After a prolonged three-year presence, La Niña has left the global atmospheric scene, making way for a likely imminent transition to El Niño, a meteorological event that typically oppositely distributes weather patterns. While this could relieve some drought-afflicted areas like the Horn of Africa, it may spell trouble for other parts of Africa, Central America, and Far East Asia. Given the record number of people facing acute food insecurity, the Food and Agriculture Organization of the United Nations (FAO) is scrutinizing the areas of the globe that are especially vulnerable to El Niño and how anticipatory action could be taken to mitigate its risks.
According to a new report by FAO’s Global Information and Early Warning Systems of the Markets and Trade Division and the Office of Climate Change, Biodiversity, and Environment, Southern Africa, Central America, the Caribbean, and parts of Asia are of particular concern, as several countries in these regions already face high levels of acute food insecurity and key cropping seasons fall under the typical El Niño weather patterns of drier conditions. Northern areas of South America are also at risk of potential dryness, while Australia normally experiences suppressed rainfall.
“Early warnings mean that we have to take early and anticipatory action, and we will support our Members in these efforts, to the full extent resources allow,” said Rein Paulsen, head of FAO’s Office for Emergencies and Resilience.
In the wake of the El Niño episode of 2015 and 2016, which affected more than 60 million people in around 23 countries, FAO has worked tirelessly with its Members and other UN agencies to establish anticipatory action plans and protocols. Standard operating procedures have been crafted to expedite timely interventions such as setting up community seed stores, assessing strategic food reserves, and bolstering animal health surveillance campaigns.
FAO has developed Anticipatory Action protocols for drought in Burkina Faso, Chad, Niger, southern Madagascar, Malawi, Zimbabwe, the Philippines, Pakistan, and Central America, and is ready to act early, in coordination with governments and partners, should the forecasts materialize.

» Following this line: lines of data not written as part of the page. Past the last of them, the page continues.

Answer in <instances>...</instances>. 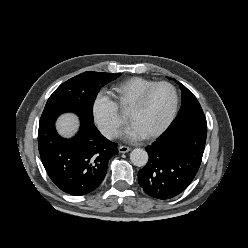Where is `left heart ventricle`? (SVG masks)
Returning <instances> with one entry per match:
<instances>
[{"label":"left heart ventricle","instance_id":"left-heart-ventricle-1","mask_svg":"<svg viewBox=\"0 0 248 248\" xmlns=\"http://www.w3.org/2000/svg\"><path fill=\"white\" fill-rule=\"evenodd\" d=\"M173 106V92L167 86L155 88L143 108L131 114L130 123L144 136L156 131L168 118Z\"/></svg>","mask_w":248,"mask_h":248}]
</instances>
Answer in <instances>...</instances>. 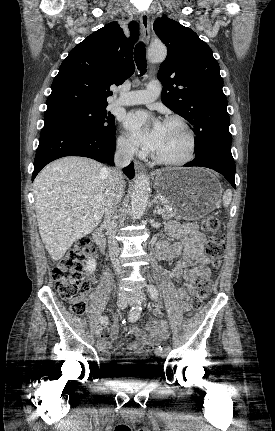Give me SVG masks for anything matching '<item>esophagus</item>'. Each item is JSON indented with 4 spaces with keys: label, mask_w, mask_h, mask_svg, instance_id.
Returning a JSON list of instances; mask_svg holds the SVG:
<instances>
[{
    "label": "esophagus",
    "mask_w": 275,
    "mask_h": 431,
    "mask_svg": "<svg viewBox=\"0 0 275 431\" xmlns=\"http://www.w3.org/2000/svg\"><path fill=\"white\" fill-rule=\"evenodd\" d=\"M143 40L146 44L149 43L150 40V19L149 16L143 12L139 17ZM135 170L138 173L145 172V166L140 161H135Z\"/></svg>",
    "instance_id": "34e87169"
}]
</instances>
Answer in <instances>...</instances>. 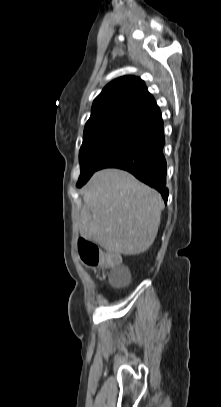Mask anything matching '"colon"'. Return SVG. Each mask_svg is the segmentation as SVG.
I'll list each match as a JSON object with an SVG mask.
<instances>
[{
    "instance_id": "5ec220e1",
    "label": "colon",
    "mask_w": 221,
    "mask_h": 407,
    "mask_svg": "<svg viewBox=\"0 0 221 407\" xmlns=\"http://www.w3.org/2000/svg\"><path fill=\"white\" fill-rule=\"evenodd\" d=\"M79 253L82 261L91 267L103 266L111 268V266H116V261H123L120 259L119 252H106L105 257H103L99 248L86 240L79 242Z\"/></svg>"
}]
</instances>
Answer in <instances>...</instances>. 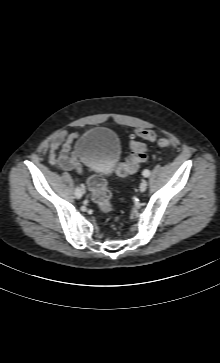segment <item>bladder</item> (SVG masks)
I'll return each mask as SVG.
<instances>
[{
  "label": "bladder",
  "mask_w": 220,
  "mask_h": 363,
  "mask_svg": "<svg viewBox=\"0 0 220 363\" xmlns=\"http://www.w3.org/2000/svg\"><path fill=\"white\" fill-rule=\"evenodd\" d=\"M79 159L90 169L107 172L121 156L117 135L111 129L94 127L80 135L75 144Z\"/></svg>",
  "instance_id": "obj_1"
}]
</instances>
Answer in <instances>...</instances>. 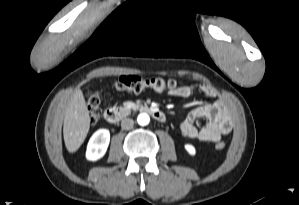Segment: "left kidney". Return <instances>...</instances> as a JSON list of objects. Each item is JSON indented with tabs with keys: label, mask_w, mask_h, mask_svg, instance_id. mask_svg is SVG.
<instances>
[{
	"label": "left kidney",
	"mask_w": 299,
	"mask_h": 205,
	"mask_svg": "<svg viewBox=\"0 0 299 205\" xmlns=\"http://www.w3.org/2000/svg\"><path fill=\"white\" fill-rule=\"evenodd\" d=\"M185 149H186V151H187L190 155H195V154H196V150H195V148H194L193 145L186 144V145H185Z\"/></svg>",
	"instance_id": "left-kidney-1"
}]
</instances>
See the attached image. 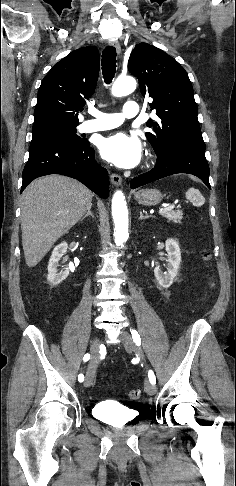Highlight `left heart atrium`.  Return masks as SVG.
<instances>
[{
	"mask_svg": "<svg viewBox=\"0 0 236 486\" xmlns=\"http://www.w3.org/2000/svg\"><path fill=\"white\" fill-rule=\"evenodd\" d=\"M101 156L120 168H133L141 160L142 145L139 139L123 132L114 133L101 139Z\"/></svg>",
	"mask_w": 236,
	"mask_h": 486,
	"instance_id": "obj_1",
	"label": "left heart atrium"
}]
</instances>
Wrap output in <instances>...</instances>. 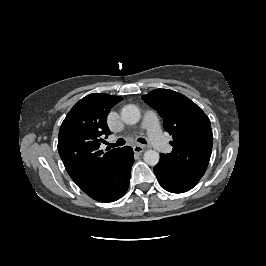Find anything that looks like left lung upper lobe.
Returning a JSON list of instances; mask_svg holds the SVG:
<instances>
[{"label":"left lung upper lobe","instance_id":"5c2ea615","mask_svg":"<svg viewBox=\"0 0 266 266\" xmlns=\"http://www.w3.org/2000/svg\"><path fill=\"white\" fill-rule=\"evenodd\" d=\"M142 100L164 119V129L173 136V150L161 154L171 167L183 172L205 173L213 144L210 120L186 96L169 89H156Z\"/></svg>","mask_w":266,"mask_h":266}]
</instances>
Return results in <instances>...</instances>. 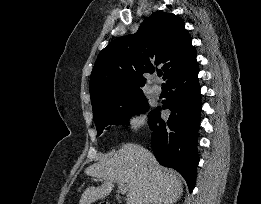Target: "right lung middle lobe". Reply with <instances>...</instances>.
Returning a JSON list of instances; mask_svg holds the SVG:
<instances>
[{
  "instance_id": "right-lung-middle-lobe-1",
  "label": "right lung middle lobe",
  "mask_w": 261,
  "mask_h": 204,
  "mask_svg": "<svg viewBox=\"0 0 261 204\" xmlns=\"http://www.w3.org/2000/svg\"><path fill=\"white\" fill-rule=\"evenodd\" d=\"M92 108L97 133L100 135L108 125L128 124L131 115L146 111L148 107L142 90H138L123 94L113 102Z\"/></svg>"
}]
</instances>
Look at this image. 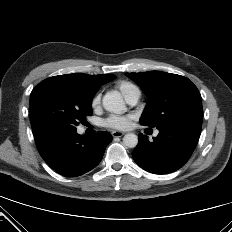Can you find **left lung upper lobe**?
<instances>
[{
	"label": "left lung upper lobe",
	"mask_w": 232,
	"mask_h": 232,
	"mask_svg": "<svg viewBox=\"0 0 232 232\" xmlns=\"http://www.w3.org/2000/svg\"><path fill=\"white\" fill-rule=\"evenodd\" d=\"M150 98L140 123L158 128L164 123L182 119L202 118L201 95L186 77L161 71L127 73Z\"/></svg>",
	"instance_id": "1"
}]
</instances>
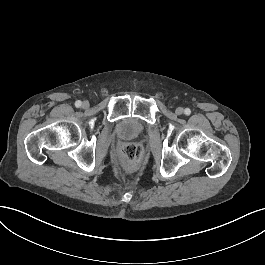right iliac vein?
<instances>
[{
	"instance_id": "right-iliac-vein-1",
	"label": "right iliac vein",
	"mask_w": 265,
	"mask_h": 265,
	"mask_svg": "<svg viewBox=\"0 0 265 265\" xmlns=\"http://www.w3.org/2000/svg\"><path fill=\"white\" fill-rule=\"evenodd\" d=\"M82 107L85 109V108H88L89 107V102L88 101H84L82 103Z\"/></svg>"
}]
</instances>
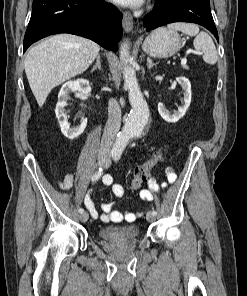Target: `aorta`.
<instances>
[{
  "instance_id": "obj_1",
  "label": "aorta",
  "mask_w": 247,
  "mask_h": 296,
  "mask_svg": "<svg viewBox=\"0 0 247 296\" xmlns=\"http://www.w3.org/2000/svg\"><path fill=\"white\" fill-rule=\"evenodd\" d=\"M129 49L128 42H124L120 49V60L124 64V86L128 90L129 102L132 107L123 130L118 134L115 141V148L122 150L126 147L130 138L142 134L149 119L148 105L140 90L135 71L128 65L130 59Z\"/></svg>"
}]
</instances>
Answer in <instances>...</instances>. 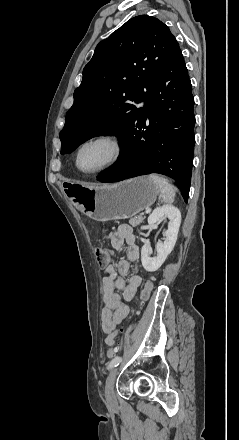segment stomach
<instances>
[{"instance_id": "0dacf381", "label": "stomach", "mask_w": 239, "mask_h": 440, "mask_svg": "<svg viewBox=\"0 0 239 440\" xmlns=\"http://www.w3.org/2000/svg\"><path fill=\"white\" fill-rule=\"evenodd\" d=\"M71 200L85 216L96 222L125 220L154 204L159 186L149 176L131 178L111 186L71 184Z\"/></svg>"}]
</instances>
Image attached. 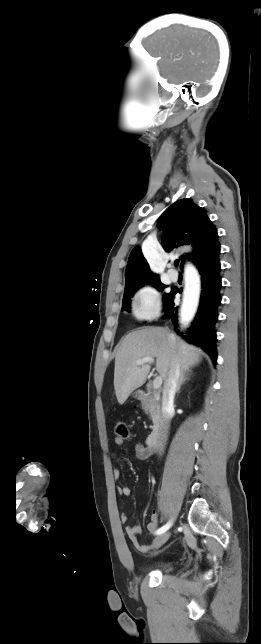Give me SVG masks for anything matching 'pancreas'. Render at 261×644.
Here are the masks:
<instances>
[{
  "label": "pancreas",
  "mask_w": 261,
  "mask_h": 644,
  "mask_svg": "<svg viewBox=\"0 0 261 644\" xmlns=\"http://www.w3.org/2000/svg\"><path fill=\"white\" fill-rule=\"evenodd\" d=\"M142 408L145 411V413H149V405L146 401H142Z\"/></svg>",
  "instance_id": "pancreas-1"
}]
</instances>
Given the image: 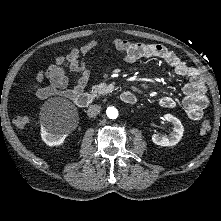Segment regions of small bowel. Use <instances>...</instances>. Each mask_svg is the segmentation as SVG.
I'll list each match as a JSON object with an SVG mask.
<instances>
[{"label": "small bowel", "mask_w": 221, "mask_h": 221, "mask_svg": "<svg viewBox=\"0 0 221 221\" xmlns=\"http://www.w3.org/2000/svg\"><path fill=\"white\" fill-rule=\"evenodd\" d=\"M99 44V40H92L82 46L74 47L65 56H58L53 64L38 73L34 87L35 96L39 99L51 96L74 99L83 91L91 76L86 57ZM111 45L115 50L123 53V61L126 63H134L146 58H159L170 66L177 75L186 77L188 82L183 88L182 107L191 120L196 121L202 118L209 100L206 84L195 67L188 65L173 51L160 44L130 42L116 38L111 40ZM68 73L76 75V81L72 86H70ZM45 79H48L50 84L43 87L41 83ZM159 104L164 108H174L177 101L171 96H163L160 98Z\"/></svg>", "instance_id": "1"}]
</instances>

While El Niño events and impacts are never alike, the broadly typical patterns enhance predictable regional consequences. FAO’s approach has been to map changes in vegetation conditions across the globe’s croplands and combine this analysis with crop calendars to better understand how rainfall deficits may affect production – the effects of water stress vary throughout a crop’s life cycle. This approach helps to identify areas at higher risk – those where dry conditions impact the entire crop cycle – and guide the type of interventions that should be implemented.
Under the Standard Operating Procedures for Early Action to El Niño/La Niña Episodes by the UN Interagency Standing Committee (IASC), anticipatory action initiatives advance in step with the likelihood that an El Niño event is brewing. FAO, OCHA, and the WMO together with other partners are monitoring the situation to determine the countries at the highest risk later in the year.
While rain will be a welcome relief to farmers in Argentina and Near East Asia, El Niño can also cause severe flooding harming agriculture and increasing the risk of disease. That’s a particular risk FAO has examined about East Africa, which has faced four years of extreme rainfall deficits and where recovery will, in any case, take a long time even if rainfall finally returns.